The creators explored and exploited an ambiguous narrative that left viewers both fascinated and confused.
The story was born after an event called “Sudden Departure”, during which 2% of the world’s population mysteriously disappeared. This also triggered the birth of a religious cult called the Guilty Remnant, which tore many families apart.
One of the affected families is the Garveys, with Kevin’s wife Laurie abandoning him and their teenage children. The Chief of Police finds himself emotionally conflicted as well as outraged.
Of course, over the seasons the characters and their worlds have evolved.
Now Garvey seems to be happy with Durst. Of course, that doesn’t mean the weirdness around them has abated. If anything, the writers have upped the ante.

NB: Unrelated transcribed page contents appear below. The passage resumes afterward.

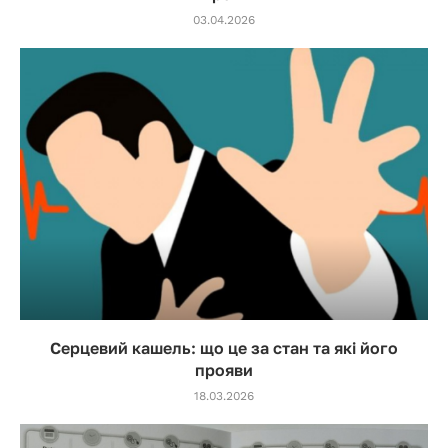
03.04.2026
Серцевий кашель: що це за стан та які його
прояви
18.03.2026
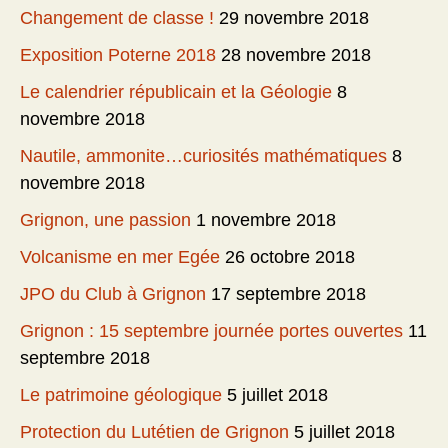
Changement de classe !
29 novembre 2018
Exposition Poterne 2018
28 novembre 2018
Le calendrier républicain et la Géologie
8
novembre 2018
Nautile, ammonite…curiosités mathématiques
8
novembre 2018
Grignon, une passion
1 novembre 2018
Volcanisme en mer Egée
26 octobre 2018
JPO du Club à Grignon
17 septembre 2018
Grignon : 15 septembre journée portes ouvertes
11
septembre 2018
Le patrimoine géologique
5 juillet 2018
Protection du Lutétien de Grignon
5 juillet 2018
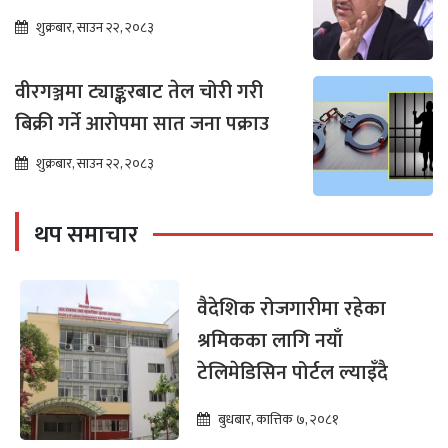
शुक्रबार, साउन २२, २०८३
वीरगञ्जमा ट्याङ्करबाट तेल चोरी गरी
बिक्री गर्ने आरोपमा सात जना पक्राउ
शुक्रबार, साउन २२, २०८३
थप समाचार
वैदेशिक रोजगारीमा रहेका
श्रमिकका लागि नयाँ
टेलिमेडिसिन पोर्टल ल्याइँदै
बुधबार, कात्तिक ७, २०८१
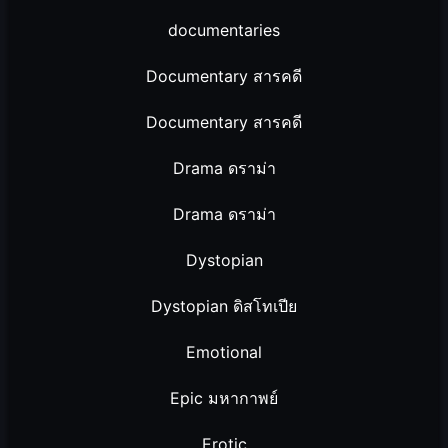
documentaries
Documentary สารคดี
Documentary สารคดี
Drama ดราม่า
Drama ดราม่า
Dystopian
Dystopian ดิสโทเปีย
Emotional
Epic มหากาพย์
Erotic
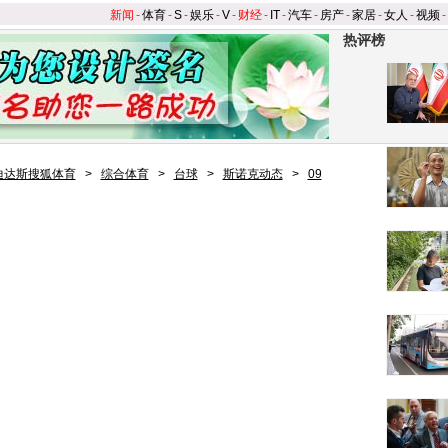
新闻
-
体育
-
S
-
娱乐
-
V
-
财经
-
IT
-
汽车
-
房产
-
家居
-
女人
-
视频
-
热评榜
迪达斯搜狐体育
>
综合体育
>
台球
>
斯诺克动态
>
09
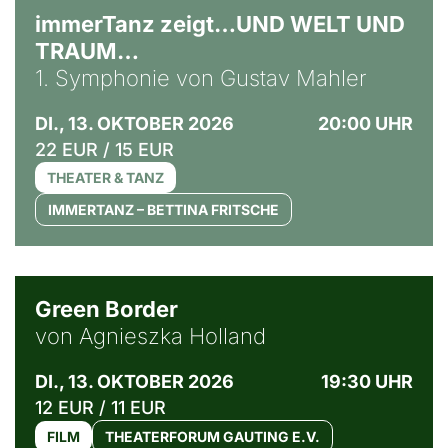
immerTanz zeigt…UND WELT UND
TRAUM…
1. Symphonie von Gustav Mahler
DI., 13. OKTOBER 2026
20:00 UHR
22 EUR / 15 EUR
THEATER & TANZ
IMMERTANZ – BETTINA FRITSCHE
© Agata Kubis, Piffl Medien
Green Border
von Agnieszka Holland
DI., 13. OKTOBER 2026
19:30 UHR
12 EUR / 11 EUR
FILM
THEATERFORUM GAUTING E.V.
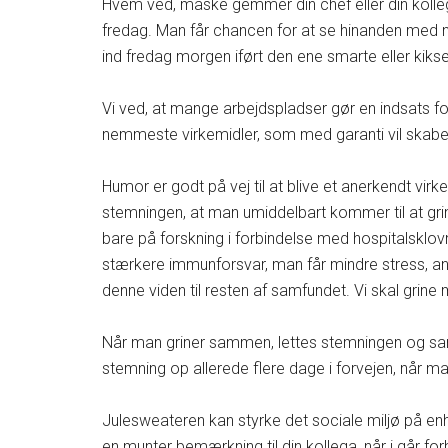
Hvem ved, måske gemmer din chef eller din kolle
fredag. Man får chancen for at se hinanden med ny
ind fredag morgen iført den ene smarte eller kiks
Vi ved, at mange arbejdspladser gør en indsats fo
nemmeste virkemidler, som med garanti vil skab
Humor er godt på vej til at blive et anerkendt virk
stemningen, at man umiddelbart kommer til at gr
bare på forskning i forbindelse med hospitalsklov
stærkere immunforsvar, man får mindre stress, an
denne viden til resten af samfundet. Vi skal gri
Når man griner sammen, lettes stemningen og sa
stemning op allerede flere dage i forvejen, når m
Julesweateren kan styrke det sociale miljø på 
en munter bemærkning til din kollega, når i går f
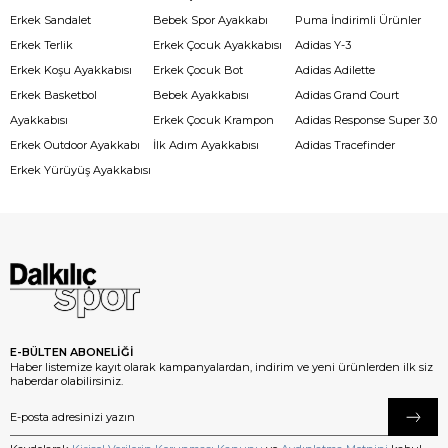
Erkek Sandalet
Bebek Spor Ayakkabı
Puma İndirimli Ürünler
Erkek Terlik
Erkek Çocuk Ayakkabısı
Adidas Y-3
Erkek Koşu Ayakkabısı
Erkek Çocuk Bot
Adidas Adilette
Erkek Basketbol
Bebek Ayakkabısı
Adidas Grand Court
Ayakkabısı
Erkek Çocuk Krampon
Adidas Response Super 3.0
Erkek Outdoor Ayakkabı
İlk Adım Ayakkabısı
Adidas Tracefinder
Erkek Yürüyüş Ayakkabısı
E-BÜLTEN ABONELİĞİ
Haber listemize kayıt olarak kampanyalardan, indirim ve yeni ürünlerden ilk siz
haberdar olabilirsiniz.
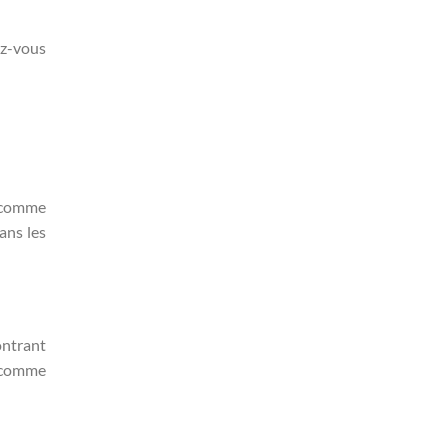
rez-vous
e comme
ans les
ontrant
, comme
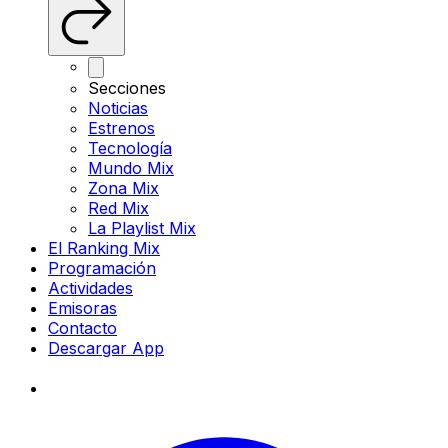
Secciones
Noticias
Estrenos
Tecnología
Mundo Mix
Zona Mix
Red Mix
La Playlist Mix
El Ranking Mix
Programación
Actividades
Emisoras
Contacto
Descargar App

Theroux revealed: “Even before I got to the end of the script, I knew he was going to be a little atheist about it. Because I don’t think those years (about which a book is being written) is a period of his life that he wants to revisit.

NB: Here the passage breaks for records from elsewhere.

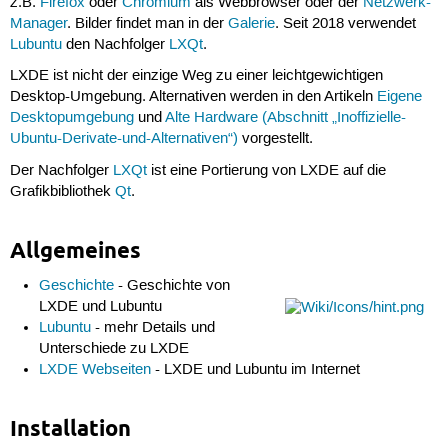
z.B.
Firefox
oder
Chromium
als Webbrowser oder der
Netzwerk-
Manager
. Bilder findet man in der
Galerie
. Seit 2018 verwendet
Lubuntu
den Nachfolger
LXQt
.
LXDE ist nicht der einzige Weg zu einer leichtgewichtigen
Desktop-Umgebung. Alternativen werden in den Artikeln
Eigene
Desktopumgebung
und
Alte Hardware (Abschnitt „Inoffizielle-
Ubuntu-Derivate-und-Alternativen“)
vorgestellt.
Der Nachfolger
LXQt
ist eine Portierung von LXDE auf die
Grafikbibliothek
Qt
.
Allgemeines
Geschichte
- Geschichte von
LXDE und Lubuntu
Lubuntu
- mehr Details und
Unterschiede zu LXDE
LXDE Webseiten
- LXDE und Lubuntu im Internet
Installation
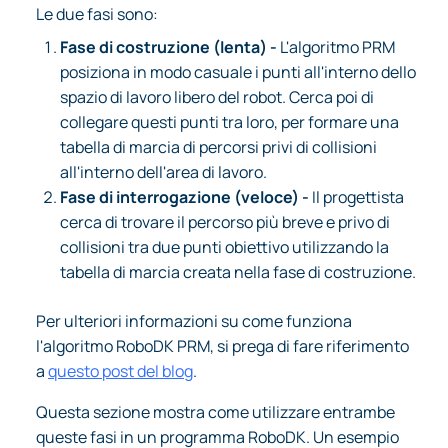
Le due fasi sono:
Fase di costruzione (lenta) -
L'algoritmo PRM
posiziona in modo casuale i punti all'interno dello
spazio di lavoro libero del robot. Cerca poi di
collegare questi punti tra loro, per formare una
tabella di marcia di percorsi privi di collisioni
all'interno dell'area di lavoro.
Fase di interrogazione (veloce) -
Il progettista
cerca di trovare il percorso più breve e privo di
collisioni tra due punti obiettivo utilizzando la
tabella di marcia creata nella fase di costruzione.
Per ulteriori informazioni su come funziona
l'algoritmo RoboDK PRM, si prega di fare riferimento
a
questo post del blog
.
Questa sezione mostra come utilizzare entrambe
queste fasi in un programma RoboDK. Un esempio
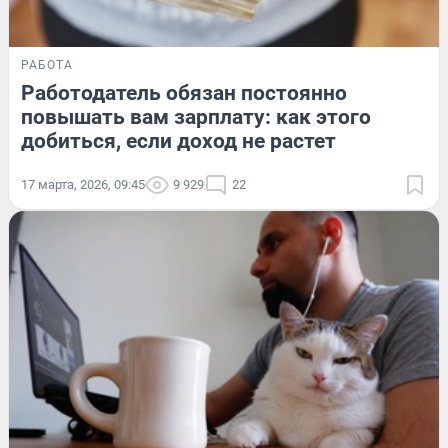
РАБОТА
Работодатель обязан постоянно
повышать вам зарплату: как этого
добиться, если доход не растет
17 марта, 2026, 09:45
9 929
22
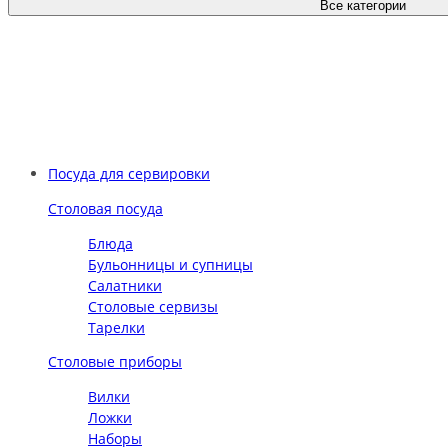
Все категории
Посуда для сервировки
Столовая посуда
Блюда
Бульонницы и супницы
Салатники
Столовые сервизы
Тарелки
Столовые приборы
Вилки
Ложки
Наборы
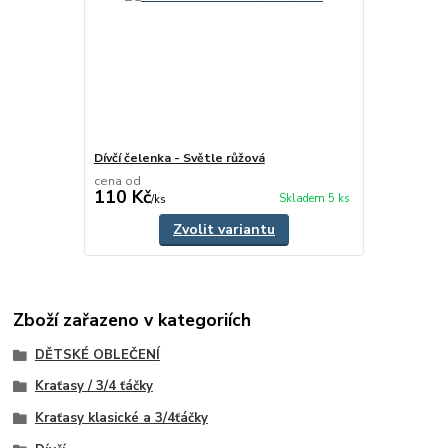
Dívčí čelenka - Světle růžová
cena od
110 Kč
Skladem 5 ks
/
ks
Zvolit variantu
Zboží zařazeno v kategoriích
DĚTSKÉ OBLEČENÍ
Kraťasy / 3/4 ťáčky
Kraťasy klasické a 3/4ťáčky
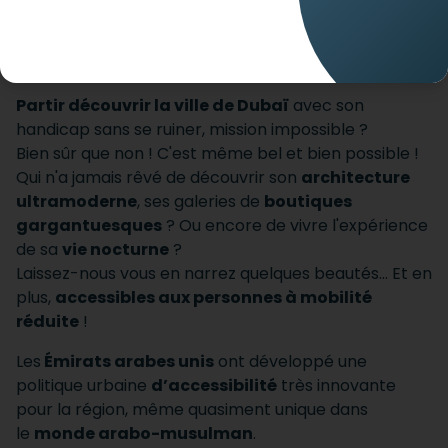
Envie de partir pour Dubaï ?
Partir découvrir la ville de Dubaï
avec son
handicap sans se ruiner, mission impossible ?
Bien sûr que non ! C'est même bel et bien possible !
Qui n'a jamais rêvé de découvrir son
architecture
ultramoderne
, ses galeries de
boutiques
gargantuesques
? Ou encore de vivre l'expérience
de sa
vie nocturne
?
Laissez-nous vous en narrez quelques beautés... Et en
plus,
accessibles aux personnes à mobilité
réduite
!
Les
Émirats arabes unis
ont développé une
politique urbaine
d’accessibilité
très innovante
pour la région, même quasiment unique dans
le
monde arabo-musulman
.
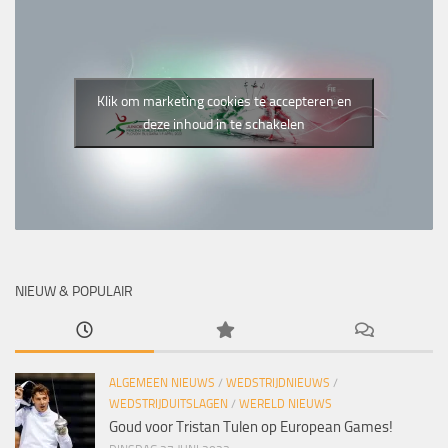
Klik om marketing cookies te accepteren en
deze inhoud in te schakelen
NIEUW & POPULAIR
ALGEMEEN NIEUWS
/
WEDSTRIJDNIEUWS
/
WEDSTRIJDUITSLAGEN
/
WERELD NIEUWS
Goud voor Tristan Tulen op European Games!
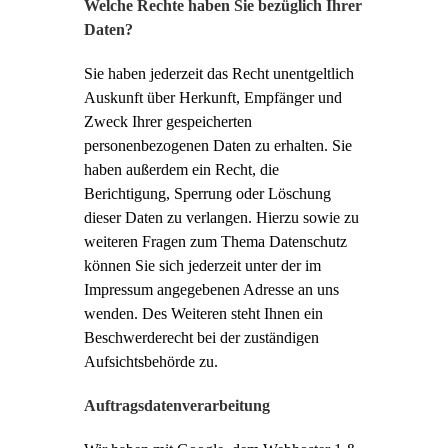
Welche Rechte haben Sie bezüglich Ihrer
Daten?
Sie haben jederzeit das Recht unentgeltlich
Auskunft über Herkunft, Empfänger und
Zweck Ihrer gespeicherten
personenbezogenen Daten zu erhalten. Sie
haben außerdem ein Recht, die
Berichtigung, Sperrung oder Löschung
dieser Daten zu verlangen. Hierzu sowie zu
weiteren Fragen zum Thema Datenschutz
können Sie sich jederzeit unter der im
Impressum angegebenen Adresse an uns
wenden. Des Weiteren steht Ihnen ein
Beschwerderecht bei der zuständigen
Aufsichtsbehörde zu.
Auftragsdatenverarbeitung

“In a weird way, he becomes fearless. He’s like, ‘alright, I’ll take a whack at this if you really want me to’. And it works.”
Expanding on his fear of being vulnerable, especially in his personal life, he said: “It goes back to the first season. He is terrible at being at home, even though that’s the thing he claims he wants – his family – but he is very good at being a cop. When it comes to being vulnerable in his home life, he’s not good at it.
“I think it is also about showing or receiving love. That’s where he’s at with Nora. They keep secrets from each other – all the time – and then when they blurt them out, they realise they already accepted that thing about each other.
“This season, when we pick them up three years later, they have become kind of roommate-y in a way, and that is, I think, why he is putting plastic bags on his head – he is trying to feel something again.”
Shedding light on Garvey’s relationship with his kids, Theroux said: “He has lost them once and doesn’t want to lose them again. He is just trying to get some semblance of a family back.”
On there being a lot of biblical detail in this season – the floods, the boat, The Book – he explained how that is juxtaposed with surrealism.
“It is a surreal show. We establish that early on, that anything is possible. Damon (Lindelof, the show’s co-creator) likes to play with meaning and what people gravitate towards when they put meaning on things.”
As for false prophets not just living in a creative space, which rings very true in a political context, he says, “Of course. The fact that we have the president of the US with his finger on the nuclear button, I was like: ‘Oh God’ But we were filming this during the primaries. We all thought, oh, it will probably be Jeb and Hillary. So it is incredibly prescient.”
The Leftovers 3 airs on M-Net (DStv channel 101) on Mondays at 10.30pm.